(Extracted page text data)
[Start of section]

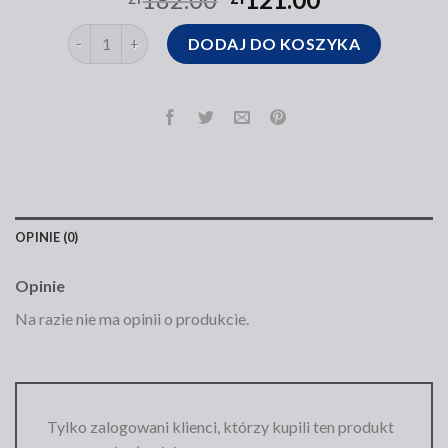
ilość torebka shopper wittchen
DODAJ DO KOSZYKA
OPINIE (0)
Opinie
Na razie nie ma opinii o produkcie.
Tylko zalogowani klienci, którzy kupili ten produkt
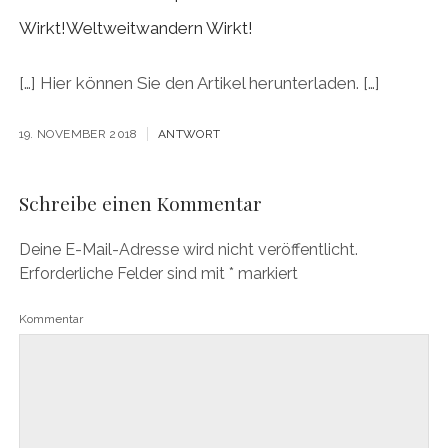
Wirkt!Weltweitwandern Wirkt!
[…] Hier können Sie den Artikel herunterladen. […]
19. NOVEMBER 2018
ANTWORT
Schreibe einen Kommentar
Deine E-Mail-Adresse wird nicht veröffentlicht.
Erforderliche Felder sind mit
*
markiert
Kommentar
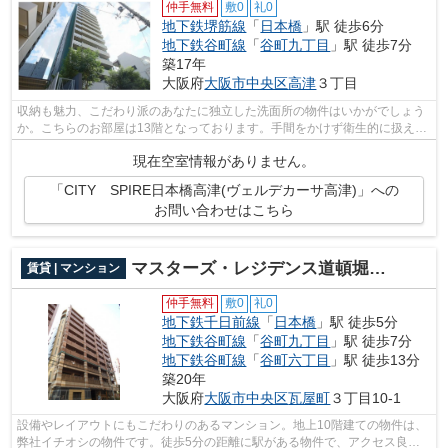
仲手無料
敷0
礼0
地下鉄堺筋線
「
日本橋
」駅 徒歩6分
地下鉄谷町線
「
谷町九丁目
」駅 徒歩7分
築17年
大阪府
大阪市中央区
高津
３丁目
収納も魅力、こだわり派のあなたに独立した洗面所の物件はいかがでしょう
か。こちらのお部屋は13階となっております。手間をかけず衛生的に扱える
システムキッチンは、収納にも余裕あ...
現在空室情報がありません。
「CITY SPIRE日本橋高津(ヴェルデカーサ高津)」への
お問い合わせはこちら
マスターズ・レジデンス道頓堀ⅠⅠ
賃貸 | マンション
仲手無料
敷0
礼0
地下鉄千日前線
「
日本橋
」駅 徒歩5分
地下鉄谷町線
「
谷町九丁目
」駅 徒歩7分
地下鉄谷町線
「
谷町六丁目
」駅 徒歩13分
築20年
大阪府
大阪市中央区
瓦屋町
３丁目10-1
設備やレイアウトにもこだわりのあるマンション。地上10階建ての物件は、
弊社イチオシの物件です。徒歩5分の距離に駅がある物件で、アクセス良好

[End of section]

■ **WHAT IS EXPECTED**
Every entry should be repeated verbatim, with the pictures left out.

■ **RESPONSE BELOW**
ilość torebka shopper wittchen
DODAJ DO KOSZYKA
OPINIE (0)
Opinie
Na razie nie ma opinii o produkcie.
Tylko zalogowani klienci, którzy kupili ten produkt
Wirkt!Weltweitwandern Wirkt!
[…] Hier können Sie den Artikel herunterladen. […]
19. NOVEMBER 2018
ANTWORT
Schreibe einen Kommentar
Deine E-Mail-Adresse wird nicht veröffentlicht.
Erforderliche Felder sind mit
*
markiert
Kommentar
仲手無料
敷0
礼0
地下鉄堺筋線
「
日本橋
」駅 徒歩6分
地下鉄谷町線
「
谷町九丁目
」駅 徒歩7分
築17年
大阪府
大阪市中央区
高津
３丁目
収納も魅力、こだわり派のあなたに独立した洗面所の物件はいかがでしょう
か。こちらのお部屋は13階となっております。手間をかけず衛生的に扱える
システムキッチンは、収納にも余裕あ...
現在空室情報がありません。
「CITY SPIRE日本橋高津(ヴェルデカーサ高津)」への
お問い合わせはこちら
マスターズ・レジデンス道頓堀ⅠⅠ
賃貸 | マンション
仲手無料
敷0
礼0
地下鉄千日前線
「
日本橋
」駅 徒歩5分
地下鉄谷町線
「
谷町九丁目
」駅 徒歩7分
地下鉄谷町線
「
谷町六丁目
」駅 徒歩13分
築20年
大阪府
大阪市中央区
瓦屋町
３丁目10-1
設備やレイアウトにもこだわりのあるマンション。地上10階建ての物件は、
弊社イチオシの物件です。徒歩5分の距離に駅がある物件で、アクセス良好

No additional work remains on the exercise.